Norberg’s book is published in Swedish, but more information about global development will be published during autumn in his upcoming book project. In the meantime, here are some of the examples from the “Viruset och världen” when it comes to the current Coronavirus (Covid19) pandemic:

– The Corona pandemic is an essential global test for our readiness, where we are going to learn what works and what does not work. If we as humans can learn what works, it will help us during the next pandemic.

– Historically seen, pandemics are nothing new, and they will come again. Pandemics often take place during the time of global or worldwide integration, interconnectedness and interplays between humans.

– Isolationist and protectionist policies sometimes make things worse than pandemics when it comes to human progress and quality of life. Such policies prevent exchange, trade and specialisation of ideas, goods and services, including medical equipment and scientific progress.

– Isolationism and closed borders cannot prevent a pandemic. Even, for example, North Korea has cases of Covid19 and has taken measures such as closing shops and banning people from being outside.

– The key is not in self-sufficiency but sufficiency and sustentation in a global sense. It would be very costly and environmentally damaging if every country or region would publicly produce all necessary medical equipment as protective masks and respirators. Ability for sufficiency means that market actors as individuals and companies play a vital role.

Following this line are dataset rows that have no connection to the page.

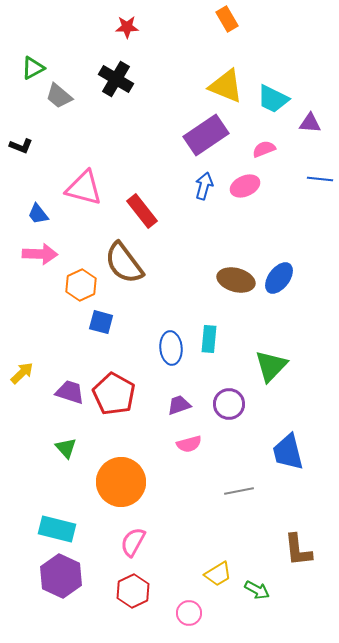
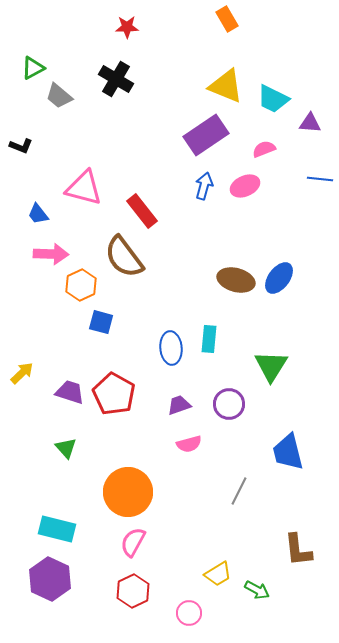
pink arrow at (40, 254): moved 11 px right
brown semicircle at (124, 263): moved 6 px up
green triangle at (271, 366): rotated 12 degrees counterclockwise
orange circle at (121, 482): moved 7 px right, 10 px down
gray line at (239, 491): rotated 52 degrees counterclockwise
purple hexagon at (61, 576): moved 11 px left, 3 px down
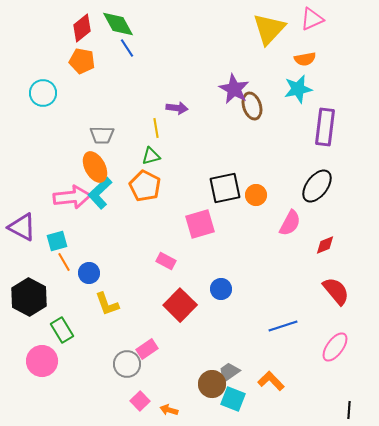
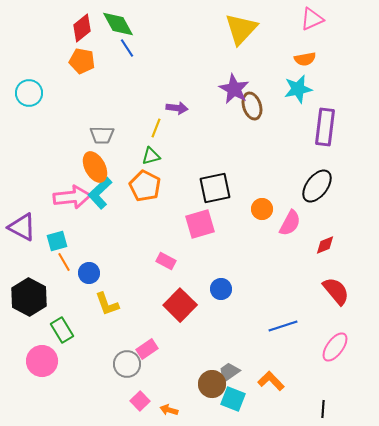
yellow triangle at (269, 29): moved 28 px left
cyan circle at (43, 93): moved 14 px left
yellow line at (156, 128): rotated 30 degrees clockwise
black square at (225, 188): moved 10 px left
orange circle at (256, 195): moved 6 px right, 14 px down
black line at (349, 410): moved 26 px left, 1 px up
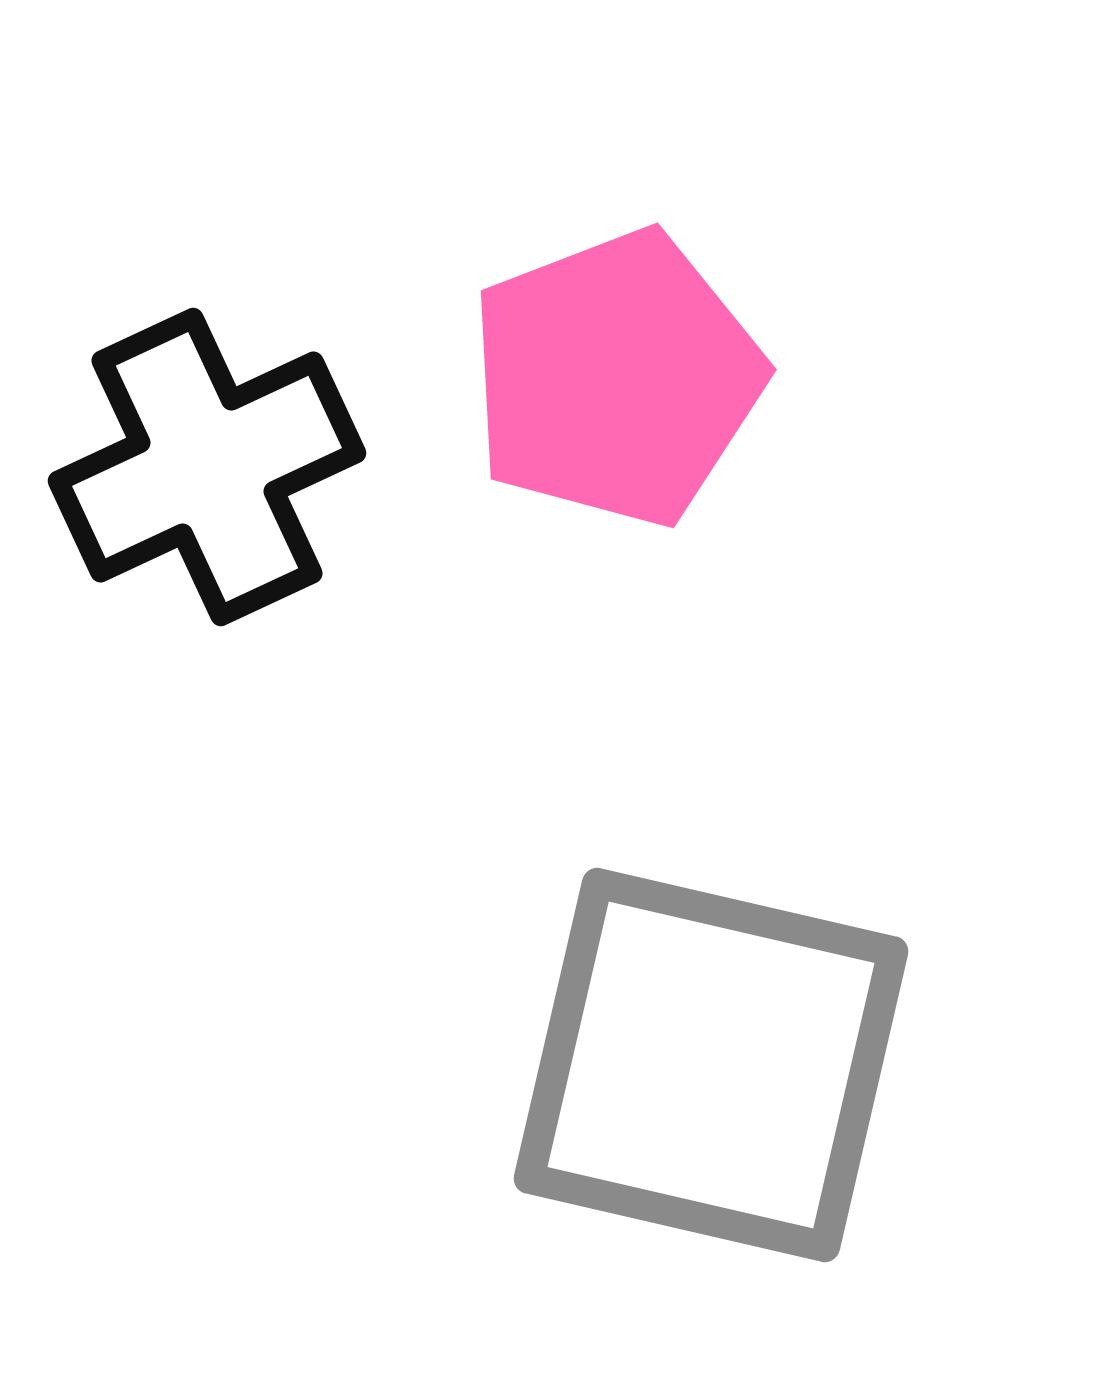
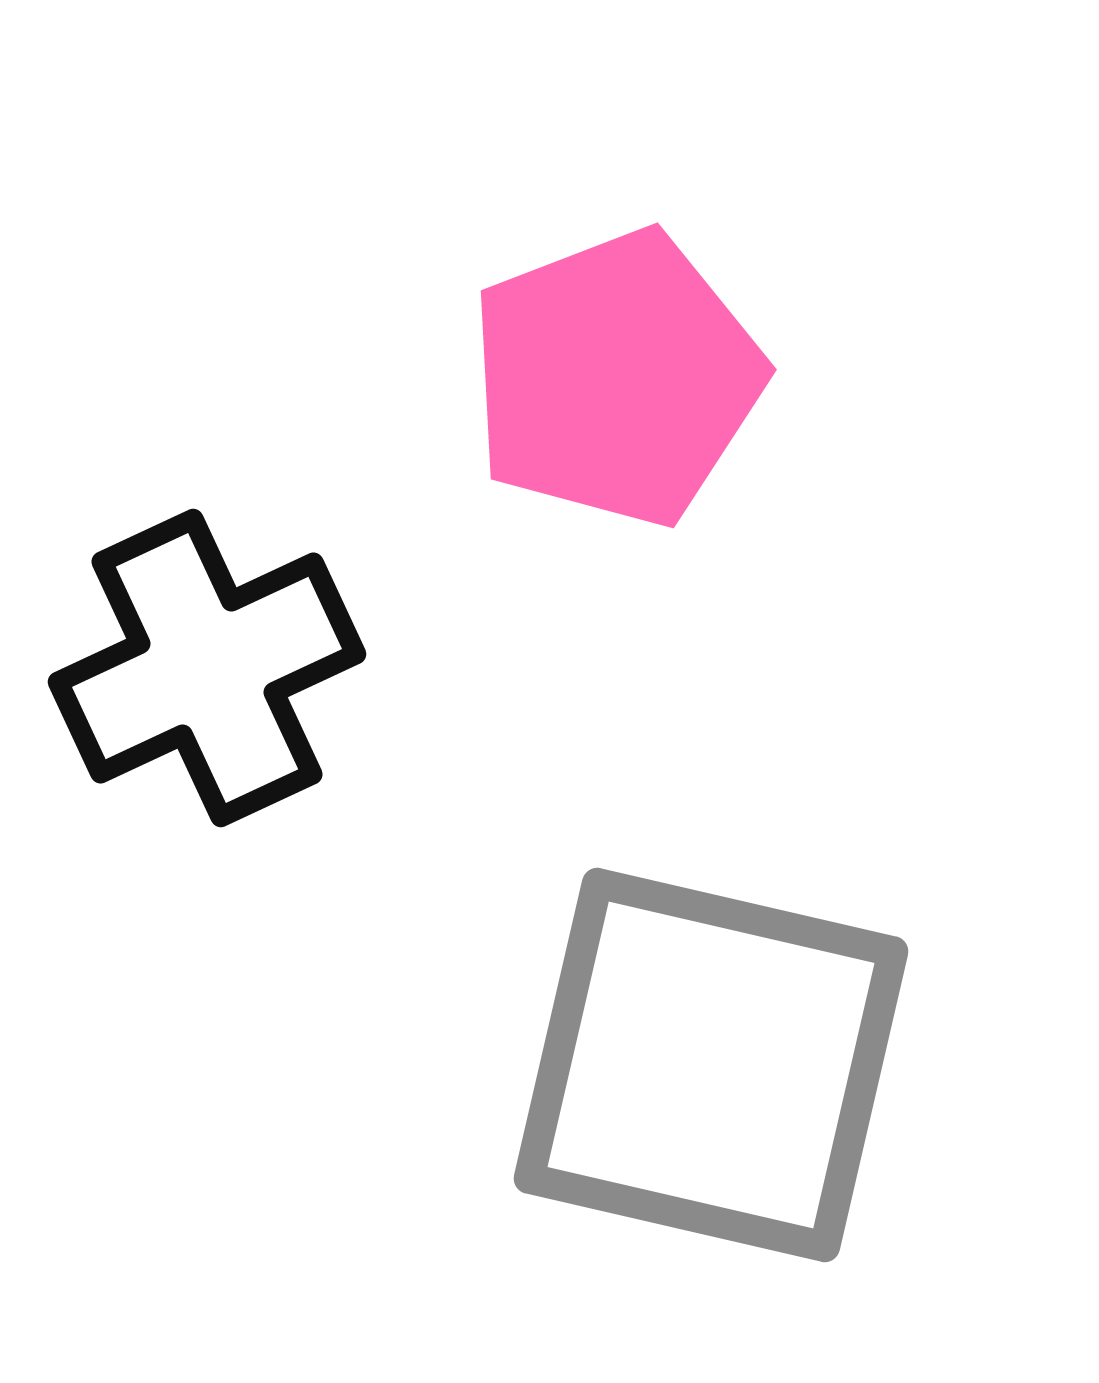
black cross: moved 201 px down
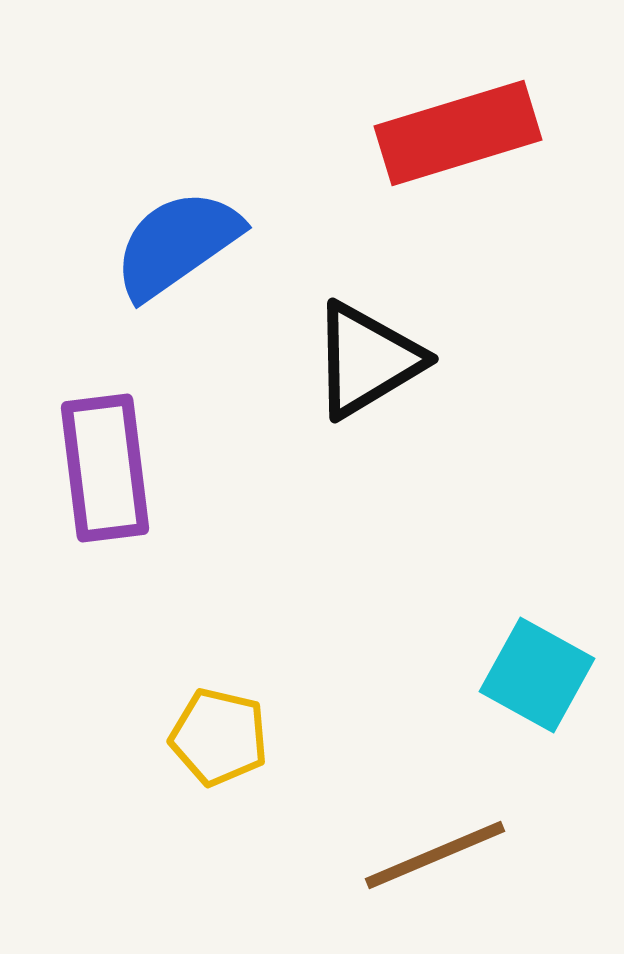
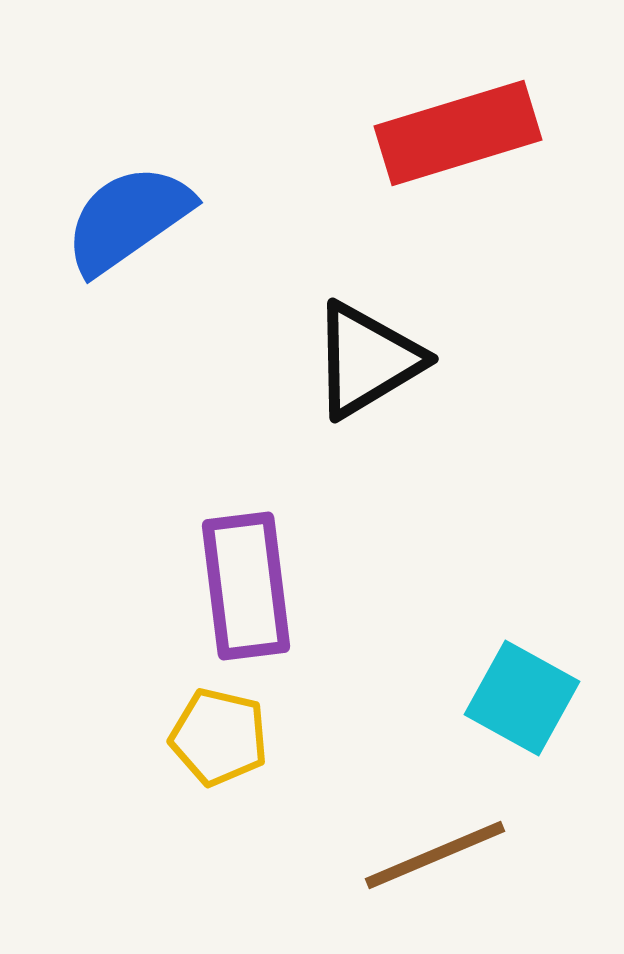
blue semicircle: moved 49 px left, 25 px up
purple rectangle: moved 141 px right, 118 px down
cyan square: moved 15 px left, 23 px down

– Many politicians and governments are using the pandemic situation crisis to increase their powers for personal and opportunistic reasons. Global risks as pandemics are also a danger for democracy since democratic governance and human interplays can be reduced or even abolished.

– Different individuals react differently during a pandemic. This depends on one’s history, education, affections, family background, social status, and many other factors. Some people will commit racism, social phobias, conspiracy theories, distrust, and hysterical behaviour. Others will focus on helping people, providing solutions and innovations, thinking rationally and objectively, acting to save the humanity.

– Pandemics awake “our inner nationalist” inside us. Many people get triggered by authoritarian dynamics by preferring control before freedom, closeness before openness, preservation before the change. There are many studies about human psychology, including those showing that people who have fear for bacteria often are more xenophobic.

– Globalization is not the direct cause of the pandemic. On the contrary, globalisation since the 1990s has made it easier to handle problems as pandemics because human mobility works as “ a natural vaccine” when people from across the world are exposed to different bacteria, microbes and diseases which means that more people are used to same biological threats.

– Comparing to other pandemics in history, the current Corona situation is being handled and solved faster and quicker. Thanks to modern technology, scientific networks, and cooperation at both global and local levels. Scientists, entrepreneurs, and companies are playing vital roles. To handle pandemics in the future, closeness and isolation would be a weakness while openness and interconnection is a strength for humanity.